Early in the commission's history, rumours began to spread that it was in fact a "quasi-government" inquiry into the funding relationship between the Co-operative Movement and the Labour Party, through individual co-operatives' donations to some Labour and Co-operative Party MPs. Commission member Pauline Green dismissed the suggestion as "nonsense", and the final report has only one recommendation relating to the Co-operative Party: recommendation 47 calls for the Party and the Labour Party to continue to work closely to increase "participation and political activity". The commission also received criticism from ex-CRS director Barbara Rogers, who accused it of not consulting the Co-operative Union (despite the Union's Chief Executive being one of the commissioners) and of being hijacked by CWS to further its "agenda to mop up surrounding independent societies". Supporters of the CWS' Chief Executive dismissed the claims as "ludicrous".

The commission's original terms of reference were divided into three key questions:

1. What is the vision of the Co-operative Movement as we enter the new century – in terms of commercial objectives and social goals?
2. How close to delivering the vision are we?
3. What structures do we need to close the gap between the vision and the reality?

The commission worked for six months to try to answer these three questions, receiving submissions from experts and interested parties, and holding regional hearings at the Co-operative Congress in May 2000 and at the October 2000 Labour Party Conference. They also received a number of collective and individual submissions, and engaged in debate in the pages of Co-operative News. Technical reports and advice were commissioned from independent advisers and consultants, and many co-operative societies also provided the commission with research and statistics that they had compiled themselves.

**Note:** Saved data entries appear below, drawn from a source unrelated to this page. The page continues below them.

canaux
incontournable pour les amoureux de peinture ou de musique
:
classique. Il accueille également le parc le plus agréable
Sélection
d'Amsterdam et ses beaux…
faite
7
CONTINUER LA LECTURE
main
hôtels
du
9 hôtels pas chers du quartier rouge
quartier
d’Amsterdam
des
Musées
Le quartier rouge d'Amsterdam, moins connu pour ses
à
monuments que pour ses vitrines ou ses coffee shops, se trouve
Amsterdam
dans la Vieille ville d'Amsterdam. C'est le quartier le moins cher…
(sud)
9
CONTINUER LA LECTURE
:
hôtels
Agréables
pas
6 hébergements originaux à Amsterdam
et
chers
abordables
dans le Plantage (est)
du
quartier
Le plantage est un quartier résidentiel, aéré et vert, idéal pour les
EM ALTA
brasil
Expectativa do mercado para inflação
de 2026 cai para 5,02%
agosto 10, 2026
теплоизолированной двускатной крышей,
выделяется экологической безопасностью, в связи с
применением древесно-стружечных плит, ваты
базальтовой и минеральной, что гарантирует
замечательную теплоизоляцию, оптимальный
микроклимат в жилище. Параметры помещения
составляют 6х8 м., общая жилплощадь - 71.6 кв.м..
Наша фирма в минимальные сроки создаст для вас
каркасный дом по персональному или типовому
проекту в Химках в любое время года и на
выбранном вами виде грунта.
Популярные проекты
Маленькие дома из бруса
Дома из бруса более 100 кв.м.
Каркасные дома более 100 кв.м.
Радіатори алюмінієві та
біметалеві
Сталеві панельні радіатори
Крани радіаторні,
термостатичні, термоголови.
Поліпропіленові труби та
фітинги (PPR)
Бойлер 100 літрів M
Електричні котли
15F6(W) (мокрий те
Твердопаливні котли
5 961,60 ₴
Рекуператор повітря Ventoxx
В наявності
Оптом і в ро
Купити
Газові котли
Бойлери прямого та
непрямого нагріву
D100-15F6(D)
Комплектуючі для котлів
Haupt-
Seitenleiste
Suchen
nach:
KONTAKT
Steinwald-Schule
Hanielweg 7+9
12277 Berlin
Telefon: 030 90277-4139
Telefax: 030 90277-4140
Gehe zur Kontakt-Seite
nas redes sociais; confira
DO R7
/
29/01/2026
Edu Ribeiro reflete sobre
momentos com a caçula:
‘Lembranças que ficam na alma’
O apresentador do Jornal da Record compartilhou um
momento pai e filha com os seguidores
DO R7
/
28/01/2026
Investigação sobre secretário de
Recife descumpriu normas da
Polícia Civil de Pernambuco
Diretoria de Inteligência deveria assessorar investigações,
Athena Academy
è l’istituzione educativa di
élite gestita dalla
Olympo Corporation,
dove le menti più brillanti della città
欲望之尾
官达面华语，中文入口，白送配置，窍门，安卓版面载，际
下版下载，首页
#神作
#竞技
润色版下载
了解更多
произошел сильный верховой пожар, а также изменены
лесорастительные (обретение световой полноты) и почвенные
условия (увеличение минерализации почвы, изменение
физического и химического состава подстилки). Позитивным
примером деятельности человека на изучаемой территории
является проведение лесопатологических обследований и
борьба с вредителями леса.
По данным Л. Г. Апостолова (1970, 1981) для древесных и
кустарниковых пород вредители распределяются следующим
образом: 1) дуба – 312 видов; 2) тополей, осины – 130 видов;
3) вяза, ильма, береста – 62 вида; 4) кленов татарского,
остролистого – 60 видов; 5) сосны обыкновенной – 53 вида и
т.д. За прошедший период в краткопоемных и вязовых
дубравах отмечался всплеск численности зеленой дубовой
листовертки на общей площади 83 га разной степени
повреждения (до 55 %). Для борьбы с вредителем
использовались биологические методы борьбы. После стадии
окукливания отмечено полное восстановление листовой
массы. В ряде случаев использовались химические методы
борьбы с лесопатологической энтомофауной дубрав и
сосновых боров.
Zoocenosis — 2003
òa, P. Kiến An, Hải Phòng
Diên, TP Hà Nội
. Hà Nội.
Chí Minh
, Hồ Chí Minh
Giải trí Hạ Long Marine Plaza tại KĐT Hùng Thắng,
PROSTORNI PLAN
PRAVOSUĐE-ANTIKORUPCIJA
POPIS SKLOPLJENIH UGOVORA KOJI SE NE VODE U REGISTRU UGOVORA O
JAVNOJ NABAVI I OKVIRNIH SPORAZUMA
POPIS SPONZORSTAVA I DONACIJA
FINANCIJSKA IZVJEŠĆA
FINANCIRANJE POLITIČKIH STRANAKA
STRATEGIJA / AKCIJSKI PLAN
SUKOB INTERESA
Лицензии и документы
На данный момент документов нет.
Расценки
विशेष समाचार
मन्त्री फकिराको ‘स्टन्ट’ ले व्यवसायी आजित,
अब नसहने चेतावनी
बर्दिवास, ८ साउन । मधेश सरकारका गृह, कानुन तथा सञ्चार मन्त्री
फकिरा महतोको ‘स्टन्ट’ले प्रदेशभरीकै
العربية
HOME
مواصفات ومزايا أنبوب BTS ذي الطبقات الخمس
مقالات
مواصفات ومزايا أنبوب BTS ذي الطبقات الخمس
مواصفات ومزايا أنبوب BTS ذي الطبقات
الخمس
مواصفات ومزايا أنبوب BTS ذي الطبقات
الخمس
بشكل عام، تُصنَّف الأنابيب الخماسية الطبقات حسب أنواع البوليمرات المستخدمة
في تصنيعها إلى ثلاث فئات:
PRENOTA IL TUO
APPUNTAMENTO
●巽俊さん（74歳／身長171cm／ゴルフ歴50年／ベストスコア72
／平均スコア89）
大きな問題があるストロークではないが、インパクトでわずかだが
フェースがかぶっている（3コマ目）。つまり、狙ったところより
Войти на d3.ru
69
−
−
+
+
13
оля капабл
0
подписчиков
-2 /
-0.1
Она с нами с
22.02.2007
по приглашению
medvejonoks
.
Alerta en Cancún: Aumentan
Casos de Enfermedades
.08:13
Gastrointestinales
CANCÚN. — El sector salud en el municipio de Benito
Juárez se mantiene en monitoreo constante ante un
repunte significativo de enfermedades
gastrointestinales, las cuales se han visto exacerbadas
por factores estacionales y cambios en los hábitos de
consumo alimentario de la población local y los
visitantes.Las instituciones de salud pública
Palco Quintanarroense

Writing in the New Statesman, John Monks said:

Over the past six months, as chair of the Co-operative Commission, I have been hearing evidence from organisations and individuals with a wide range of views on the direction that the movement should take. My colleagues and I have been impressed by many things: first and foremost, the goodwill towards the co-operative movement that is to be found in many, many places. There is also a willingness to embrace change and an awareness that no change is not an option.

The commission met formally on nine occasions, and the final three were dedicated to drawing conclusions from all the submissions, debates and findings to decide what changes the Movement would need to make. A series of recommendations was carefully drawn up, with the commissioners being aware that they needed to be "radical, but deliverable" if they were to have any success in the real world. The chair of the commission maintained hope, writing "In Britain, the co-operative movement is widely seen as dated and out of touch. But the principles it embraces are in tune with modern thinking; the democratisation of communications offered by the internet and other technological developments could yet herald another golden age for co-operation". The final recommendations were published in the commission's final report.

===Final report===

The commission's final report, the co-operative advantage: Creating a successful family of Co-operative businesses was published in January 2001. The report contained sixty recommendations for ways in which the Movement could improve and survive into the new century, covering topics as diverse as the creation of a single brand for the consumer co-operative societies to securing co-operatives' assets for future generations of their members. The report was formally presented to the Movement at the Co-operative Congress in May 2001.

In writing the report, the commission had been very mindful of the Gaitskell Commission's report, whose recommendations had been widely ignored despite being "right in nearly everything it recommended". However, this time the Movement proved more willing to put into practice the commission's recommendations: at the 2005 Co-operative Congress, it was announced that 43 of the 60 recommendations had already been completed, and that a further 14 were "well on their way to being completed". Following the commission's report, the Co-operative Movement reported a "profound" restructuring of its business, a "large" increase in profitability and a "considerably greater" delivery of social benefit.